Ayer tuve el placer de ver la película «Encanto«, acompañada de una de mis mejores amigas. Una tarde de chicas. Qué bonito es pasar tiempo con una persona a la adoras, admiras y quieres con todo tu corazón. Y qué bonito es crecer a su lado, llenarnos de recuerdos, recordarnos de niñas y seguir juntas siendo ya mujercitas. La lluvia abraza los árboles y el viento revuelve a las gaviotas. Desde aquí puedo ver las montañas. La lluvia trae consigo el silencio, el resguardo y el calor de los hogares. Mis gatos me rodean, buscando el calor de mi cuerpo y los perros también, mientras se hacen un ovillo y temen la tormenta.

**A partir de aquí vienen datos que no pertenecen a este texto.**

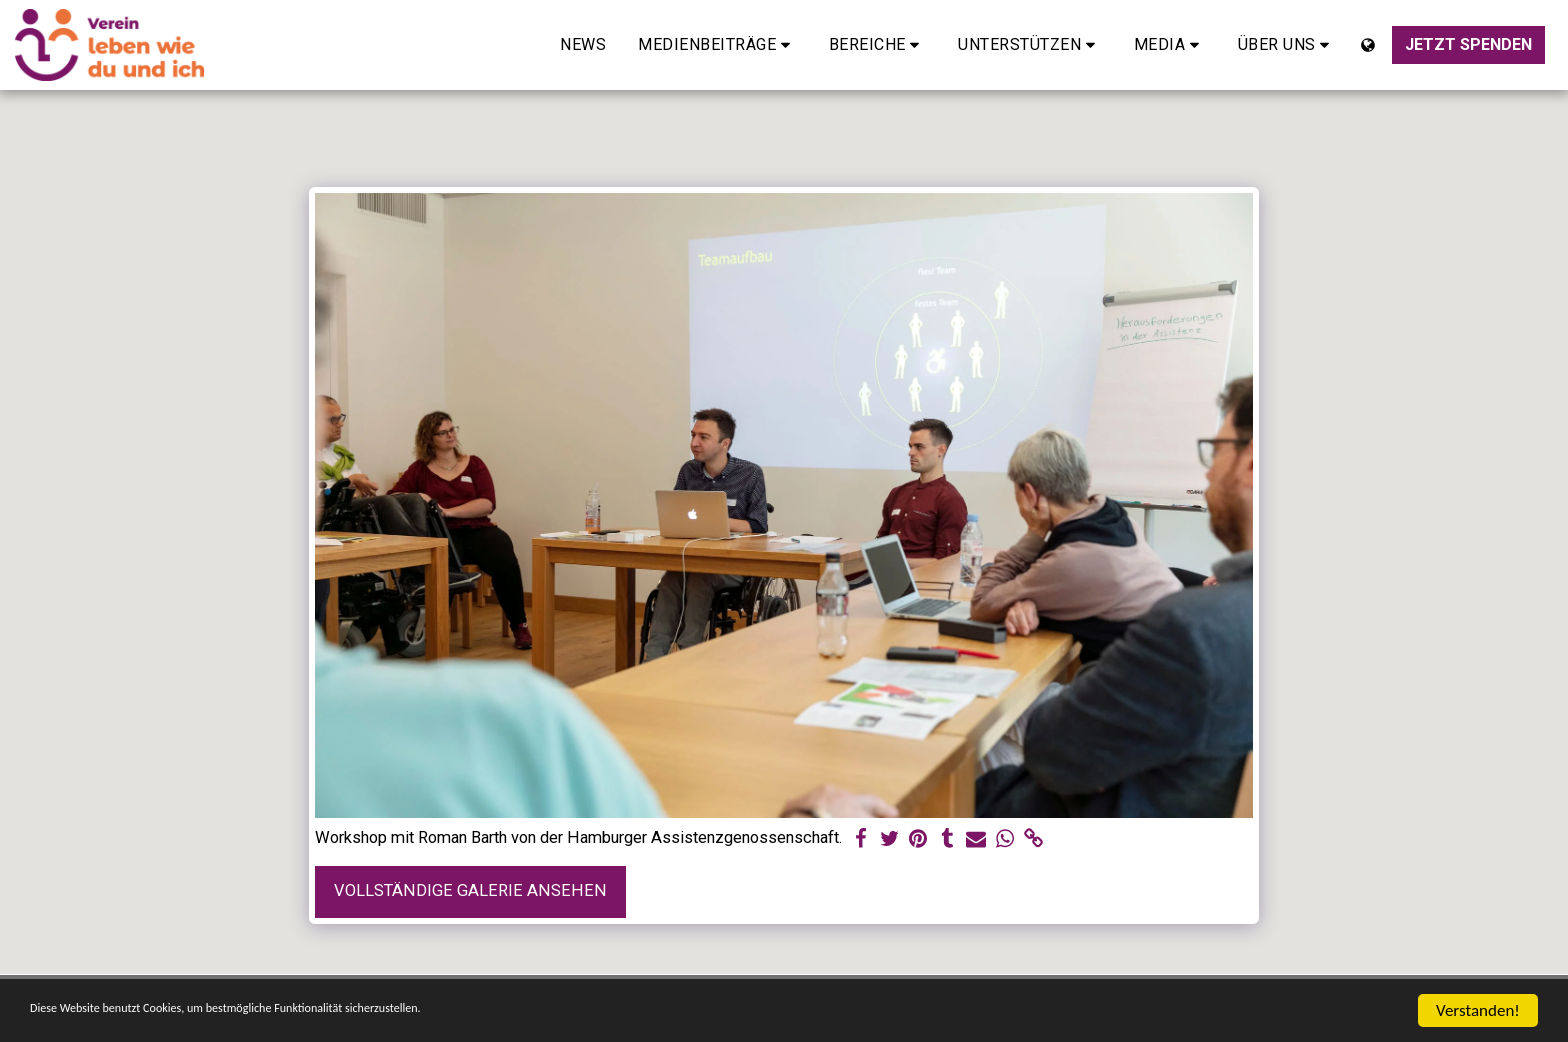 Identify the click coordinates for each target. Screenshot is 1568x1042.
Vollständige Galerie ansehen (470, 890)
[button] (717, 45)
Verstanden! (1478, 1010) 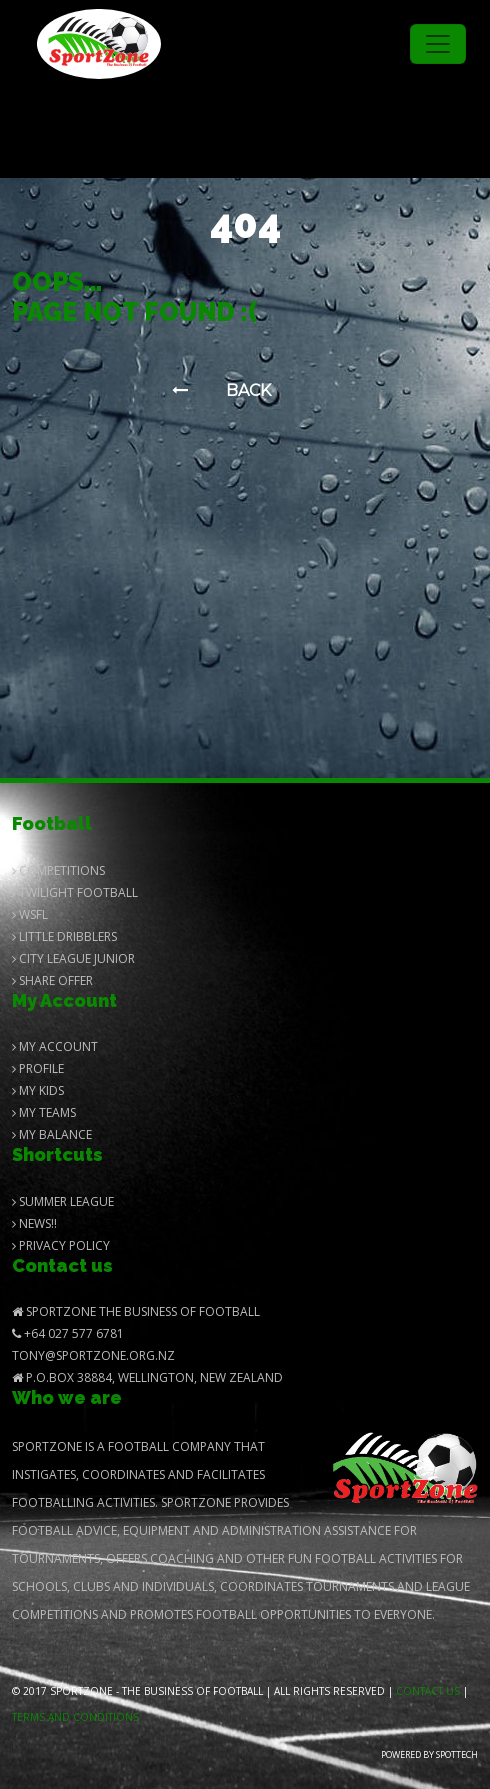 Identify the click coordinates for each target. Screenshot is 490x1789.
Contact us (428, 1691)
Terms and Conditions (75, 1717)
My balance (52, 1134)
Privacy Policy (61, 1245)
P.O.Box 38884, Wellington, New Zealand (147, 1377)
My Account (55, 1046)
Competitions (58, 870)
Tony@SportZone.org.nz (93, 1355)
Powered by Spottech (429, 1754)
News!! (34, 1223)
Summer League (63, 1201)
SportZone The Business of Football (136, 1311)
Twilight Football (75, 892)
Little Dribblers (64, 936)
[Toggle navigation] (438, 44)
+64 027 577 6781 (68, 1333)
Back (221, 390)
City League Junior (73, 958)
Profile (38, 1068)
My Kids (38, 1090)
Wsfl (30, 914)
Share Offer (52, 980)
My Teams (44, 1112) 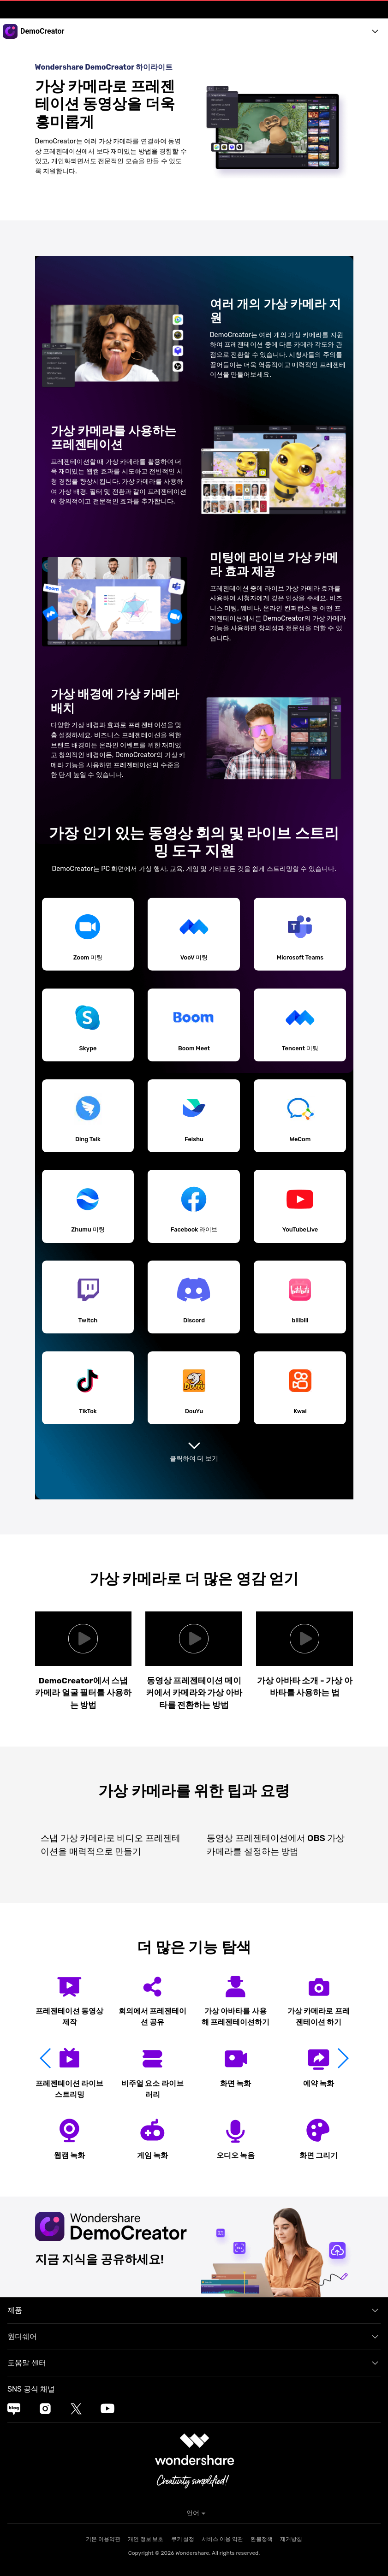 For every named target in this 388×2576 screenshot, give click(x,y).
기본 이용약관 (103, 2539)
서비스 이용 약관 (222, 2539)
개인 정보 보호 (146, 2539)
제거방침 (291, 2539)
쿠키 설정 (183, 2539)
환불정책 (262, 2539)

El gran mensaje de la película de encanto es la magia de una familia unida. Cómo una casa cobra vida por estar llena de amor. Ese aprendizaje tuve el placer de aprenderlo de mi gran maestra, mi abuela. Quien no daba órdenes ni lecciones. Tenía el espíritu de la música, toda la familia la quería, toda la familia bailaba con ella, por ella. Alimentó nuestro instinto y todos sabíamos que en algunas que otras fechas señaladas nos reuniríamos. Pasaríamos tiempo juntos. Seríamos magia y daríamos vida a su hogar.
Qué gran maestra tuve, sin pretender ella enseñar absolutamente nada. Llegan mis fechas favoritas, las que me hacen feliz a la misma vez que me parten el corazón en mil pedazos. Y los recojo todos, para crear un jarrón echo de añicos y villancicos, y planto en él un acebo hembra. Como hacía ella con sus manos (plantó acebos hembra en la calle que vivía, sin pedir permiso a nadie, sin sentirse intimidada por órdenes o consejos que no iba a acatar bajo ningún concepto). Me vuelvo roja, pasional. Es entonces cuando mi alta sensibilidad puede conmigo, lloro sin querer y río sin parar. Como si estuviera loca, inestable.
Qué loco tan cuerdo aquel que revive los recuerdos. Aquel que llora al recordar, aquel que ríe al mismo tiempo. Aquel inestable que estabiliza y organiza todos y cada uno de los recuerdo. Aquel que no puede evitar que le de un vuelco el corazón.
Sigue lloviendo, cada vez menos. Me encantan las casas mágicas, las de familias unidas, las que contagian alegría. Y ese es mi mayor deseo. Ser capaz de construir lo que ella me enseñó. Mis aspiraciones hace tiempo que se redujeron, hace tiempo que dejé de intentar cambiar el mundo, de soñar con ello. Porque comprendí que ese mundo no cabía en una bola de cristal. Y no lo quería. Lo quería pequeñito para poder ser capaz de agitarlo entre mis manos para así hacer a la nieve bailar.
Y bailar con ella. Llenarme de aspiraciones terrenales, de pequeñas grandes acciones que para el mundo no signifiquen nada y para mi mundo sean absolutamente todo. Qué torpeza la mía, tropezarme. Toparme con «Encanto», dejarme llevar. Volver a recordar. Todo lo que fuimos y jamás seremos. Qué suerte la mía este cúmulo de casualidades que hoy me han llevado a escribir, a volver a hacerlo. En esta época. Justo en esta época.